1. Clause 16 relates to the confession made before a police officer being admissible in court
2. Substitute the word "may" for "shall" after the words Special Court occurring in clause 20(2) and bring the provision in line with Section 43(d)(2) of the Unlawful Activities (Prevention) Act (Amendment), Clause 20(2) deals with the extension of the detention period
3. Amend Clause 20(4) to bring it in conformity with Section 43(d)(5) of the UAP (Amendment) Act. Clause 20(4) deals with the powers of the court to grant bail.

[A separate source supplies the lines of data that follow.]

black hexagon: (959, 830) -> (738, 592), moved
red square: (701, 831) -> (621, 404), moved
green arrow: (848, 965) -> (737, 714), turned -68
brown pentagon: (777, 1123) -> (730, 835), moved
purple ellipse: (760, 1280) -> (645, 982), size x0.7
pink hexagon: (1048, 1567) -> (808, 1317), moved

In July 2009, the bill was re-introduced in the state legislature without the changes suggested by the President, but it failed to pass. In 2019, The Gujarat Control of Terrorism and Organised Crime (GCTOC) bill passed by the Gujarat State Assembly received President Ram Nath Kovind's assent. The bill, which was formulated in 2003 when Prime Minister Narendra Modi was Chief Minister of the State, had been sent for presidential clearance three times. Each time it was rejected over a few controversial provisions.

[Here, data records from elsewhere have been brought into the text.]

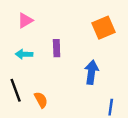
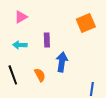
blue arrow: (91, 72) -> (62, 62), moved
orange semicircle: (41, 100) -> (40, 75), moved

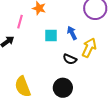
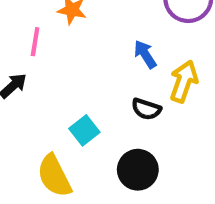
cyan square: (51, 35) -> (84, 130), moved, turned -32

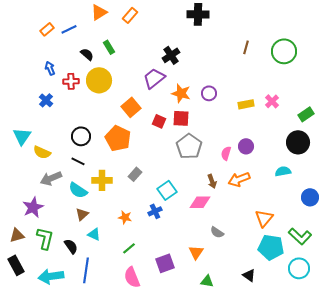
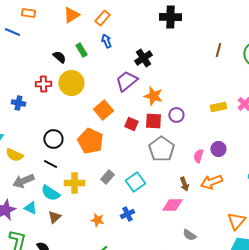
orange rectangle: (47, 29) -> (28, 13), moved, turned 48
blue line: (69, 29) -> (12, 32), moved, turned 49
blue arrow: (50, 68) -> (106, 41), moved
purple circle: (209, 93) -> (176, 115), moved
blue cross: (46, 100) -> (18, 103), turned -32
cyan square: (167, 190) -> (135, 182), moved
cyan triangle: (94, 234) -> (30, 208), moved

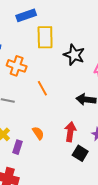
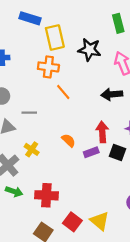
blue rectangle: (26, 15) -> (30, 18), turned 48
orange cross: (17, 66) -> (48, 67), moved
purple rectangle: (17, 147) -> (91, 152), moved, turned 64

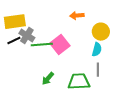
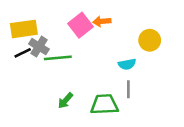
yellow circle: (101, 32) -> (150, 40), moved
pink square: (60, 45) -> (80, 25), moved
cyan semicircle: (97, 50) -> (127, 64), turned 64

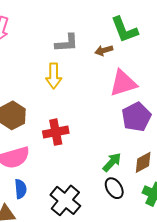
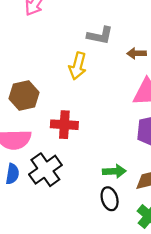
green arrow: (112, 162) -> (114, 171), turned 30
black cross: (65, 200) -> (45, 170), moved

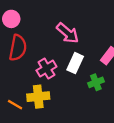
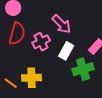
pink cross: (46, 69) -> (41, 42), moved
green cross: (96, 82) -> (83, 69), size x1.5

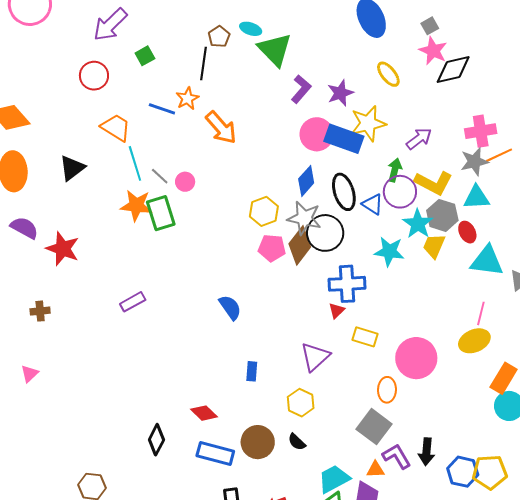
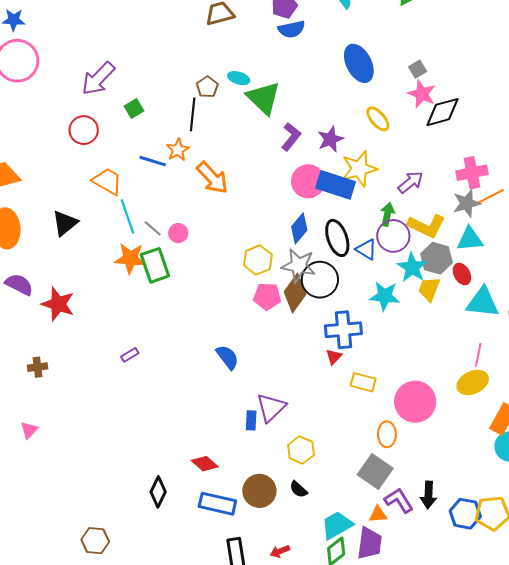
purple rectangle: (133, 302) -> (130, 355), size x0.7
purple triangle: (315, 357) -> (271, 408), moved

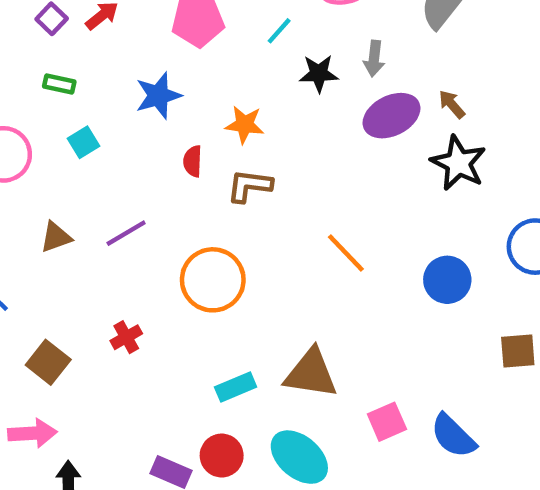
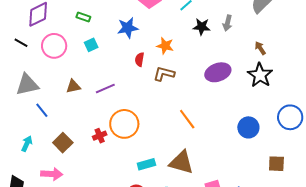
purple ellipse: (392, 116) -> (218, 72), moved
orange line: (346, 253) -> (187, 119), moved
orange circle: (213, 280) -> (124, 124), moved

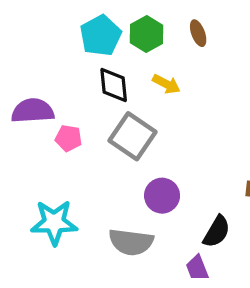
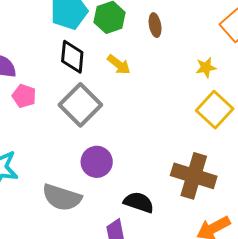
black semicircle: (217, 232) -> (139, 202), turned -112

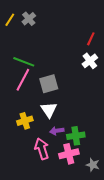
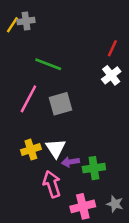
gray cross: (29, 19) -> (26, 21), moved, turned 32
green line: (24, 62) -> (48, 64), moved
white triangle: (49, 110) -> (56, 148), moved
pink cross: (69, 154) -> (83, 206), moved

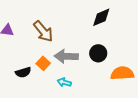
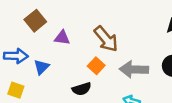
orange square: (43, 63) -> (96, 66), moved

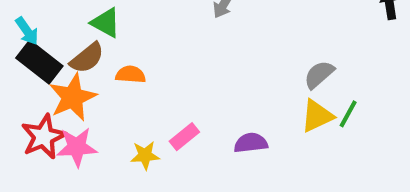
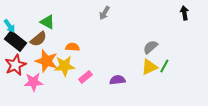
orange semicircle: (131, 74) -> (72, 47), moved
orange star: (73, 97) -> (46, 61), moved, turned -30
red star: (44, 137) -> (15, 65), moved
yellow star: (145, 155) -> (64, 66), moved, size x1.5

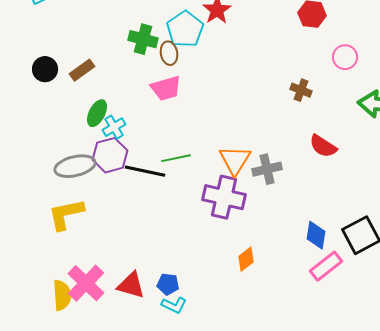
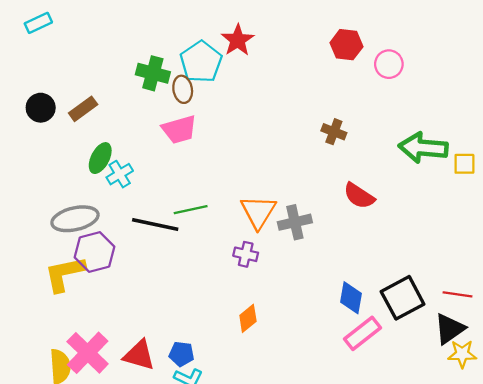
pink circle: (345, 57) -> (389, 64), moved
purple hexagon: (110, 155) -> (94, 252), moved
purple cross: (224, 197) -> (246, 254), size x0.5
orange diamond: (246, 259) -> (248, 318), moved

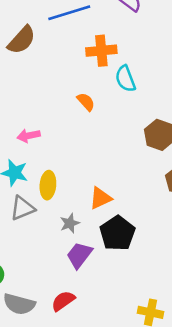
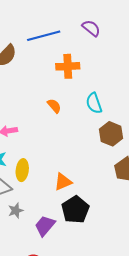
cyan semicircle: (125, 79) -> (94, 103), moved
gray star: (70, 223) -> (16, 211), moved

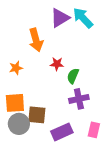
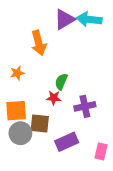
cyan arrow: (83, 18) -> (89, 19), turned -40
red star: (57, 64) -> (54, 98), moved
green semicircle: (73, 76) -> (61, 82), moved
pink rectangle: (94, 130) -> (101, 151), moved

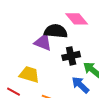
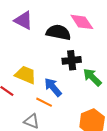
purple triangle: (43, 42) -> (23, 20), moved
blue arrow: (80, 85) -> (53, 87), moved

The bill was successful in its fourth attempt when President Kovind gave his assent on 7 November 2019, almost 16 years after it was first introduced. It was considered controversial for two key reasons: intercepted telephone conversations would be considered legitimate evidence and a confession made before a police officer would also be considered documented evidence. President Ram Nath Kovind passed both. The law provides for the constitution of a special court along with the appointment of special public prosecutors to handle organised crime cases. Furthermore, assets acquired through organised crime could be auctioned and the transfer of assets could be cancelled.

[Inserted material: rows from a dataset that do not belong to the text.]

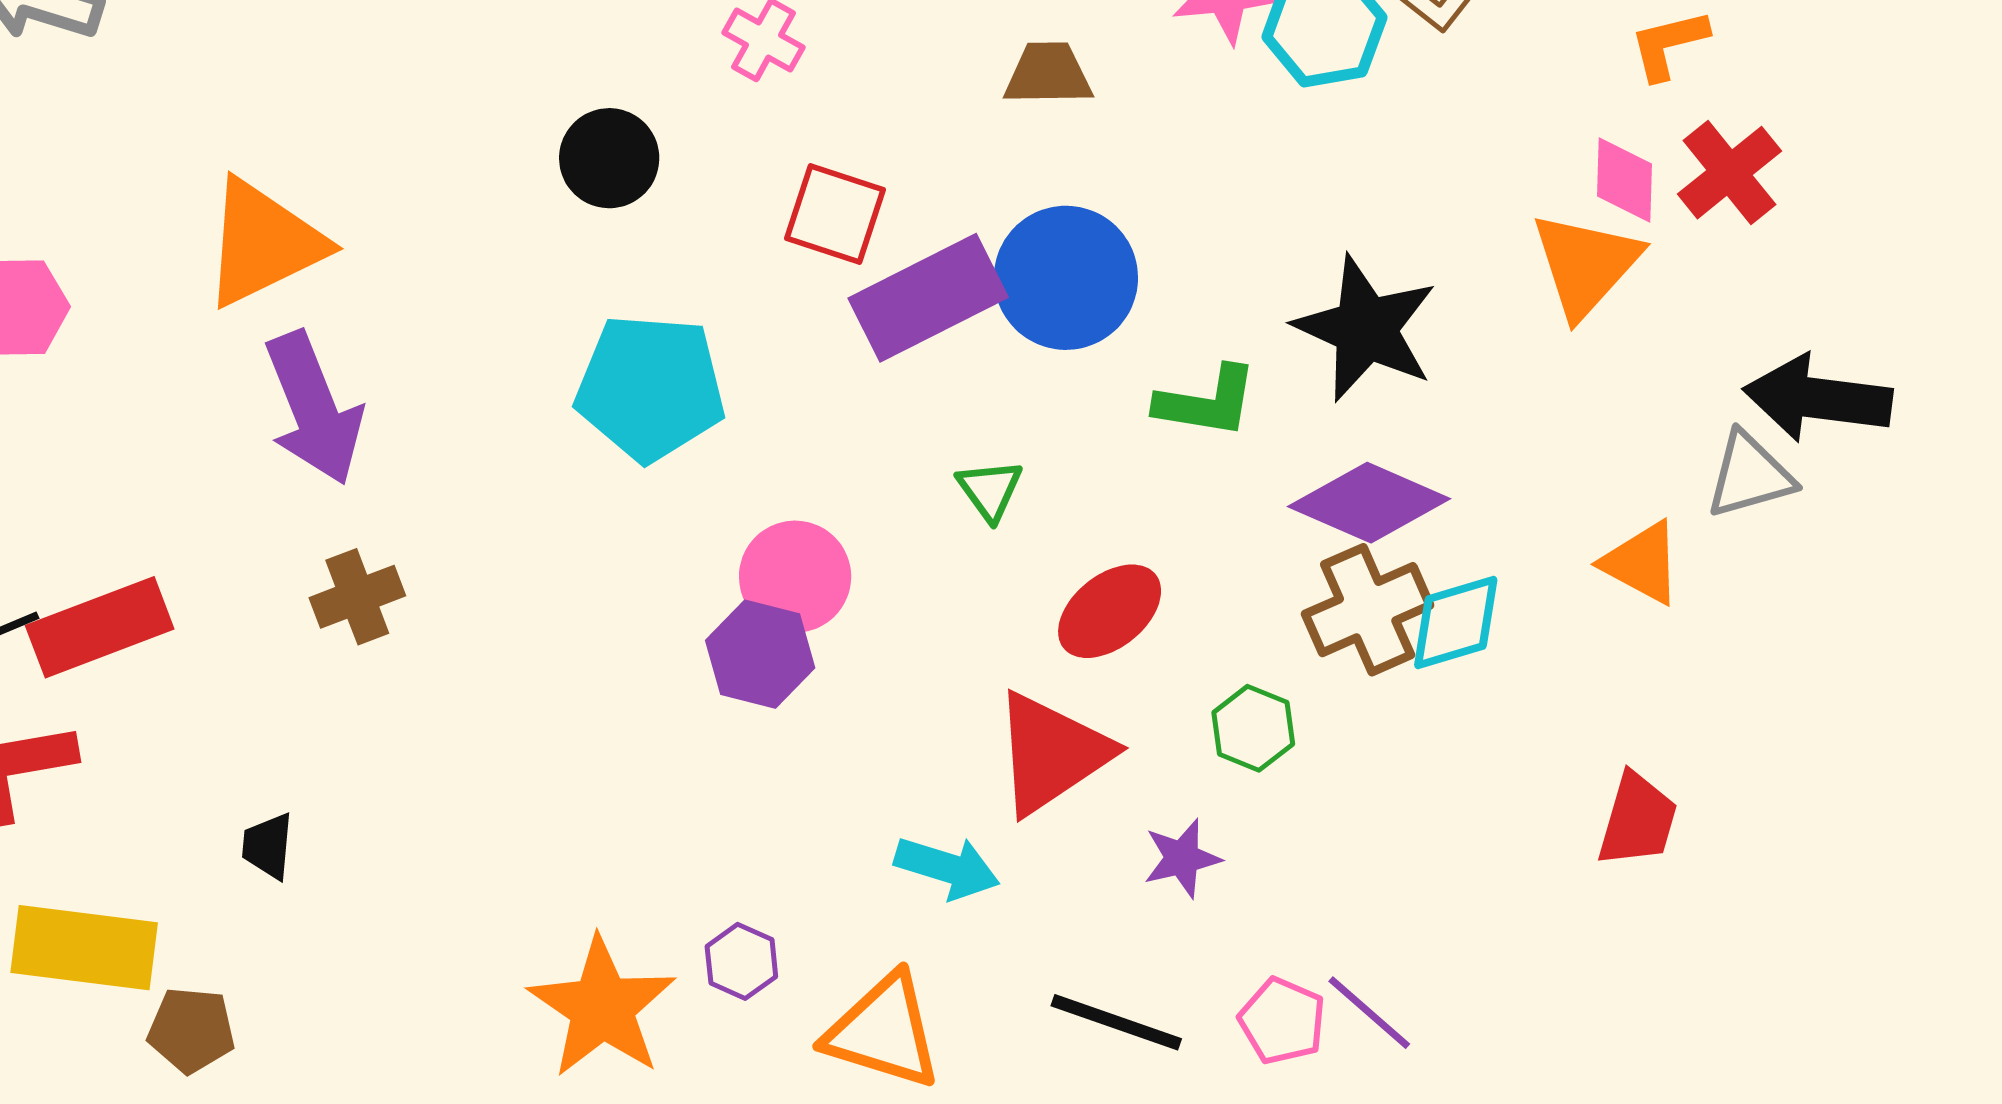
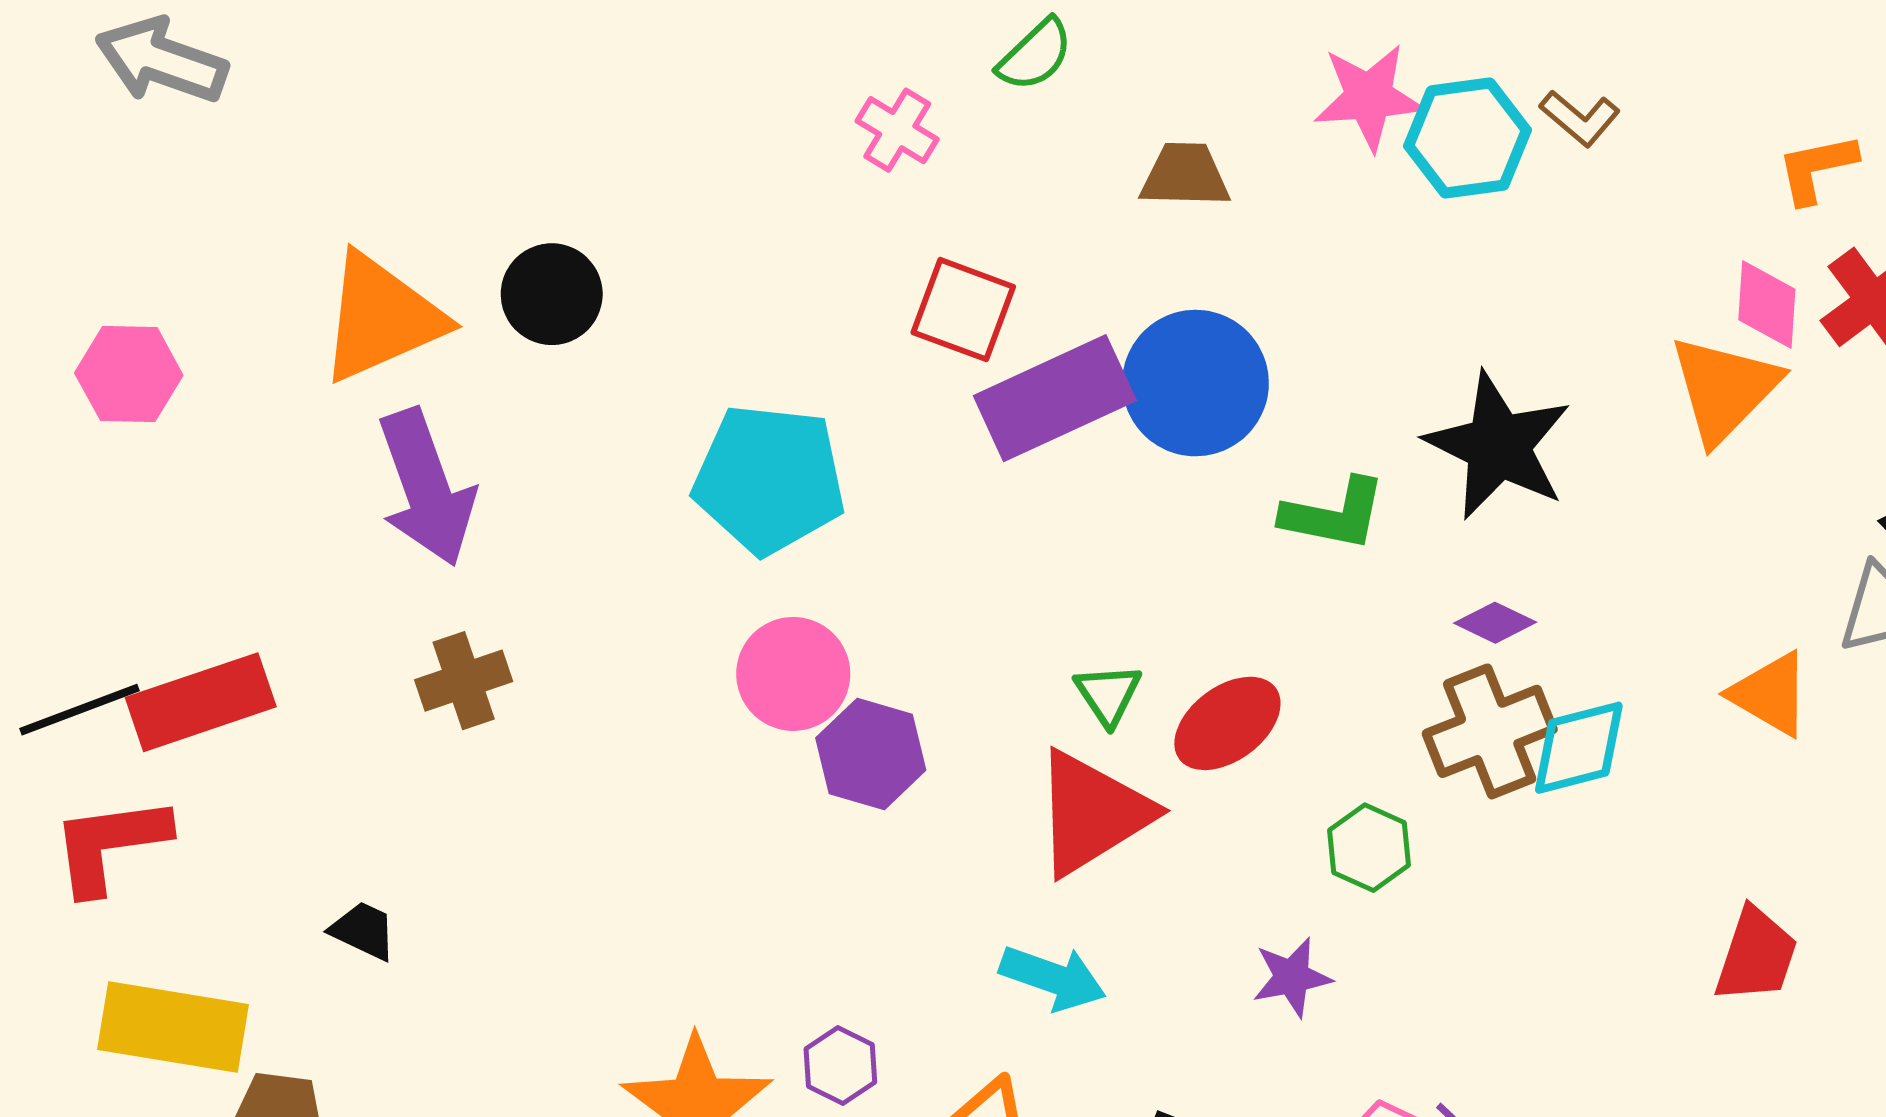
black circle: (609, 158) -> (552, 294), moved
green triangle: (990, 490) -> (1108, 694), moved
purple diamond: (1369, 503) -> (1495, 623), size x0.5
pink circle: (795, 577) -> (793, 674), moved
red triangle: (1052, 753) -> (1092, 813), moved
black trapezoid: (268, 846) -> (363, 931), turned 108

The new law states that any act intended to disrupt or endanger law and order, public order, or the unity, integrity and security of the State, is illegal. Spreading terror in the minds of people also falls into the category of terrorism. The new law is formulated to deal with terrorism and organised crime such as contract killing, ponzi schemes, the narcotics trade, extortion rackets, cybercrime, land-grabbing and human trafficking.

According to state Ministry, the new law has a provision that allows up to life imprisonment for cases involving the crimes listed above. Additionally, if a death occurs in these crimes, capital punishment could apply.

== Human Rights Issue ==
The bill got an outright rejection from President A.P.J Abdul Kalam. In 2008, a second attempt was made at getting the presidential nod, but President Pratibha Patil sent it back over the confession provisions. In 2015, it went before President Pranab Mukherji but was sent back as he sought clarification on some clauses. While other States have similar laws, the provisions in the Gujarat law are widely acknowledged to be harsh, dangerous and part of a larger agenda.